Ankara on January 20 launched a military operation supporting Syrian rebels against the Syrian Kurdish People's Protection Units (YPG) militia in its enclave of Afrin.
Turkey says the YPG is a "terrorist" offshoot of the outlawed Kurdistan Workers' Party (PKK), which has been waging an insurgency inside Turkey since 1984.
"The circle is closing in around the terrorists.
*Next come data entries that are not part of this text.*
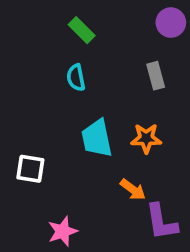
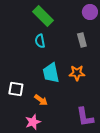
green rectangle: (82, 30) -> (43, 16), size x1.5
orange arrow: (133, 190) -> (41, 100), moved

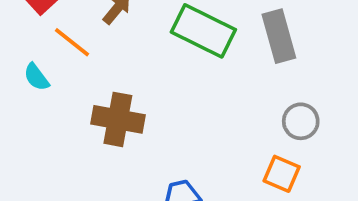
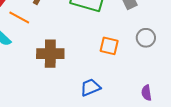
orange square: (282, 174) -> (109, 46), moved

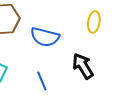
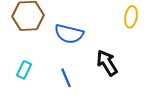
yellow ellipse: (94, 22) -> (131, 17), moved

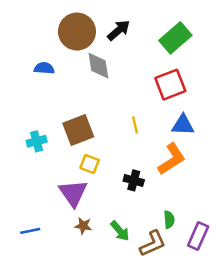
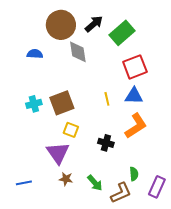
green rectangle: (175, 38) -> (122, 33), moved
blue triangle: (183, 125) -> (134, 96), moved
cyan cross: (37, 141) -> (34, 104), moved

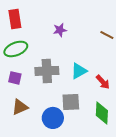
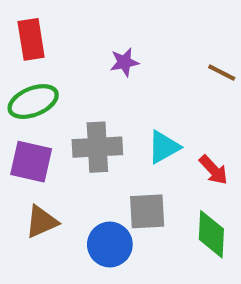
purple square: (15, 78) -> (31, 162), size x1.5

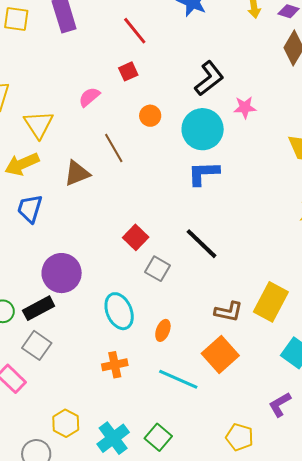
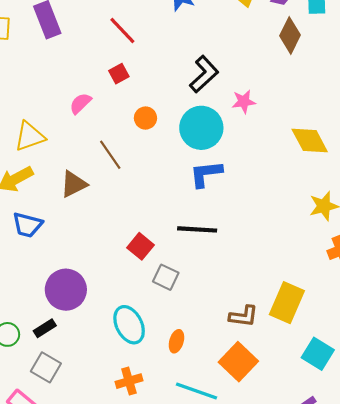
yellow triangle: (39, 124) -> (30, 136), turned 48
blue trapezoid: (30, 209) -> (27, 225), turned -88
black line: (202, 244) -> (197, 229), moved, turned -36
black rectangle: (39, 308) -> (45, 328), size x0.7

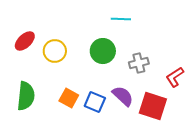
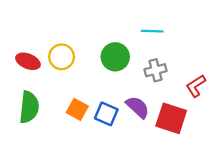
cyan line: (121, 19) -> (152, 31), moved
red ellipse: (25, 41) -> (28, 61), moved, turned 65

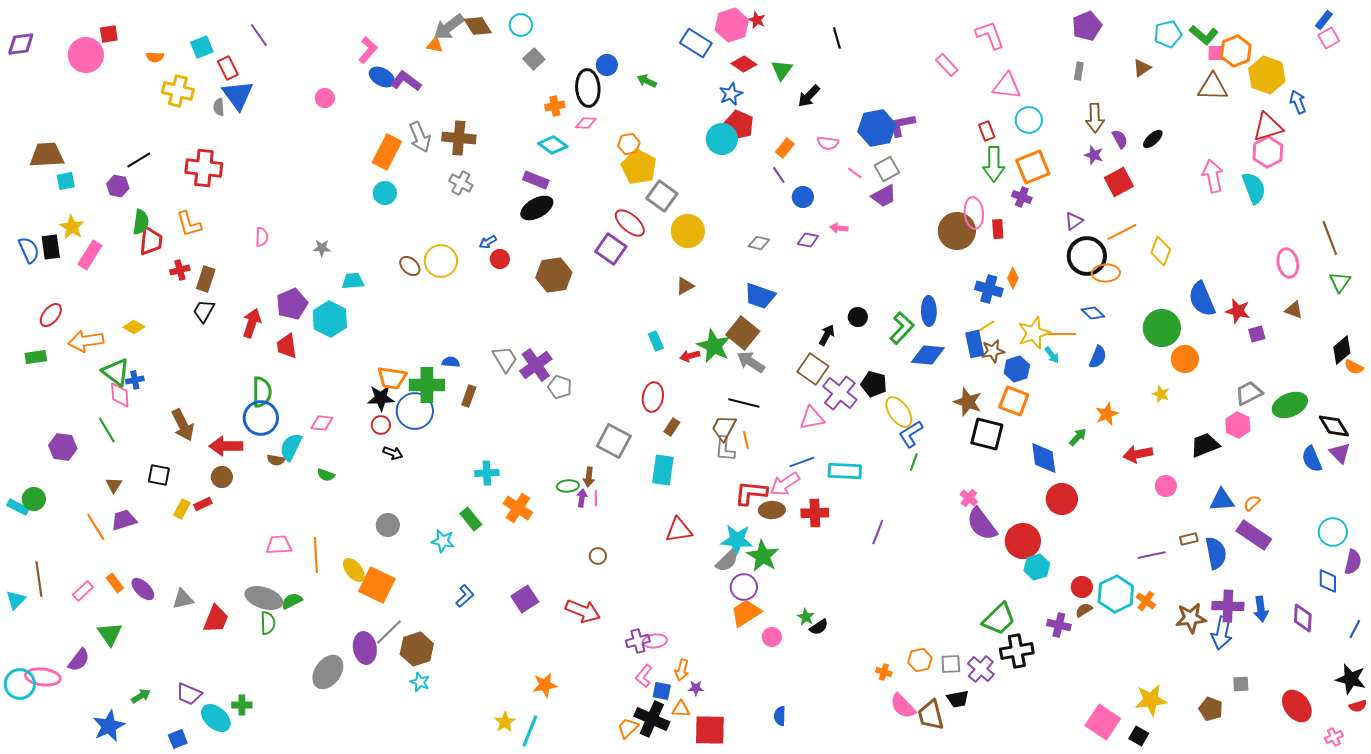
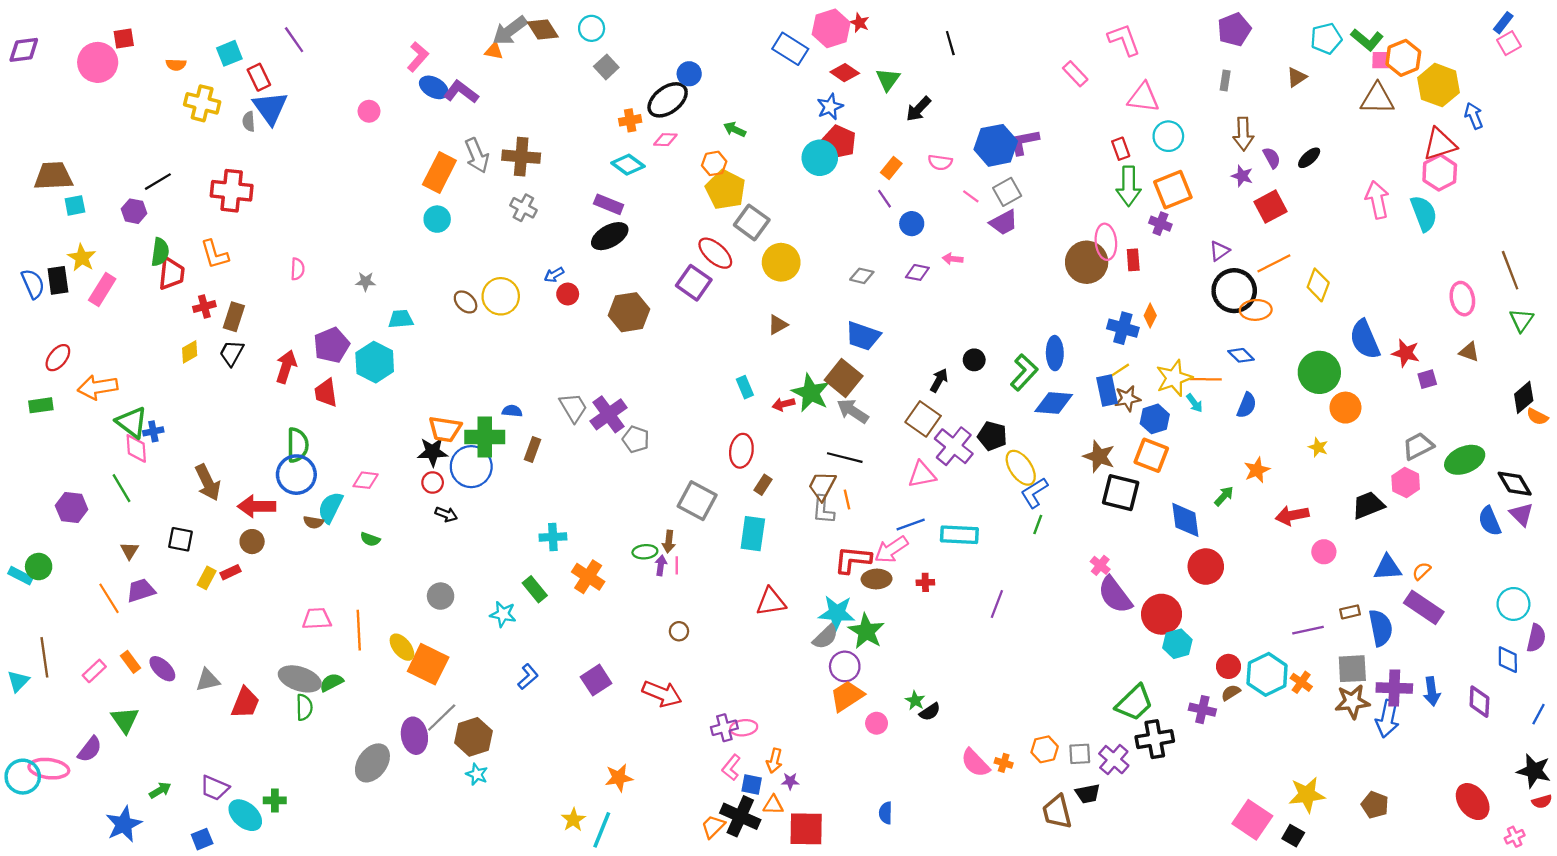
green arrow: (647, 81) -> (735, 129), moved
black ellipse: (588, 88) -> (668, 100), turned 57
yellow diamond: (134, 327) -> (190, 352), moved, turned -60
red cross: (815, 513) -> (925, 582), size x0.6
gray square: (1241, 684) -> (1352, 669), moved, size x1.6
pink semicircle: (903, 706) -> (975, 763), moved

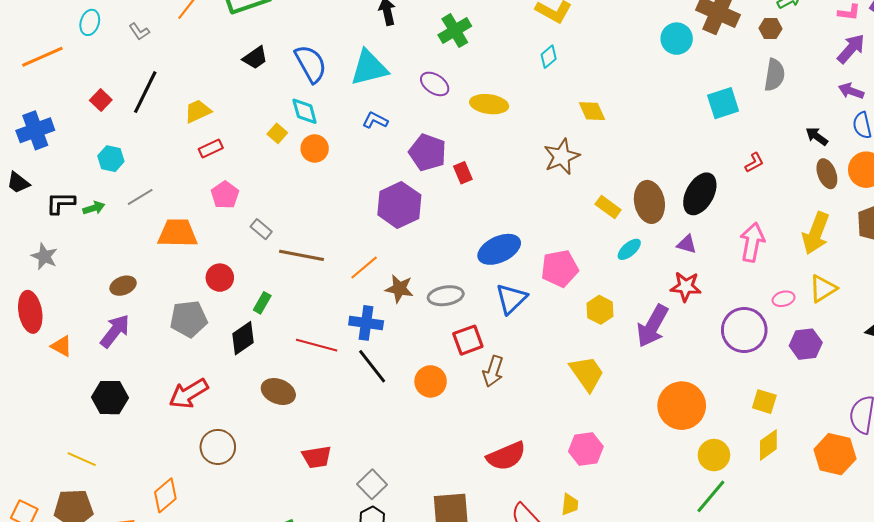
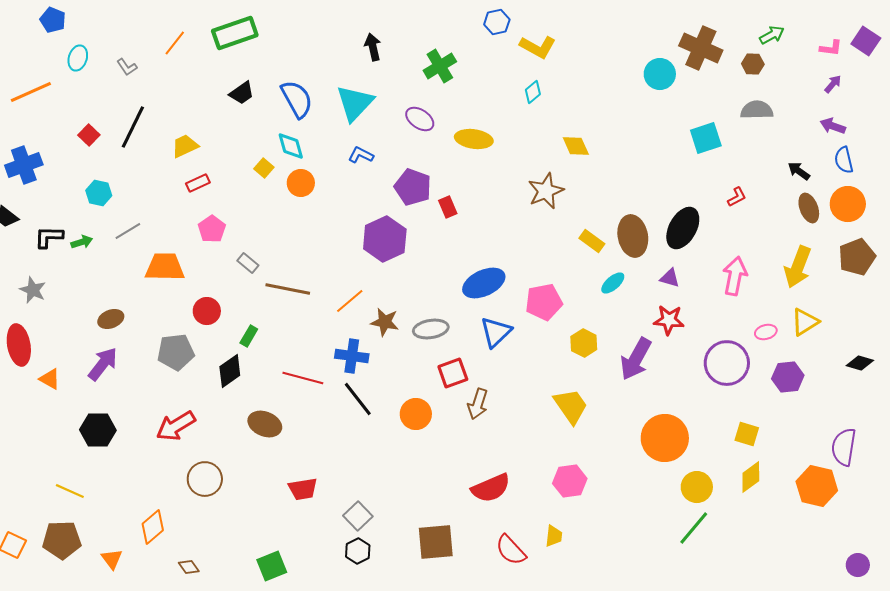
purple arrow: (851, 49) -> (833, 84), size x0.6
cyan triangle: (369, 68) -> (355, 103), turned -33
gray semicircle: (774, 75) -> (757, 110), turned -100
We anticipate that the centre of Afrin will be cleared of terrorists in a very short time, God willing in the coming days," Turkish presidential spokesman Ibrahim Kalin said.
The rebels and Turkish troops closed in on the main city on Wednesday.
Kalin told state broadcaster TRT in an interview that the offensive, dubbed operation Olive Branch, had secured 70 percent of the territory of Afrin district.
The US, which has worked closely with the YPG in the fight against jihadists, has urged restraint and the operation has increased tension between Turkey and its NATO ally.
But following a visit by US Secretary of State Rex Tillerson last month, the two countries said they would work together to solve a dispute over the control of the YPG-held Syrian town of Manbij.
Turkey has repeatedly warned it could extend its Afrin operation to Manbij, where the US military has a presence, and even further beyond that towards the Iraqi border.
Turkish Foreign Minister Mevlut Cavusoglu was due to visit Washington on March 19 but the ministry said the visit had been postponed after Tillerson was fired by US President Donald Trump, who nominated CIA director Mike Pompeo as his replacement.
But Kalin insisted the change would not affect agreements with the US over Manbij that have yet to be made fully clear.
Cavusoglu was quoted as saying earlier this week that Turkish and American officials agreed the YPG would withdraw from Manbij and the two countries' forces would secure the town.
"Just because Pompeo is replacing Tillerson does not mean that the framework agreed on is being abandoned," Kalin said.
The spokesman said Pompeo did not have all the necessary information yet, but Kalin insisted the change was "not serious" and they would lose only "one, two weeks".
The two sides last month said they would set up working groups to solve key issues affecting relations, with the first meetings taking place in Washington on March 8-9.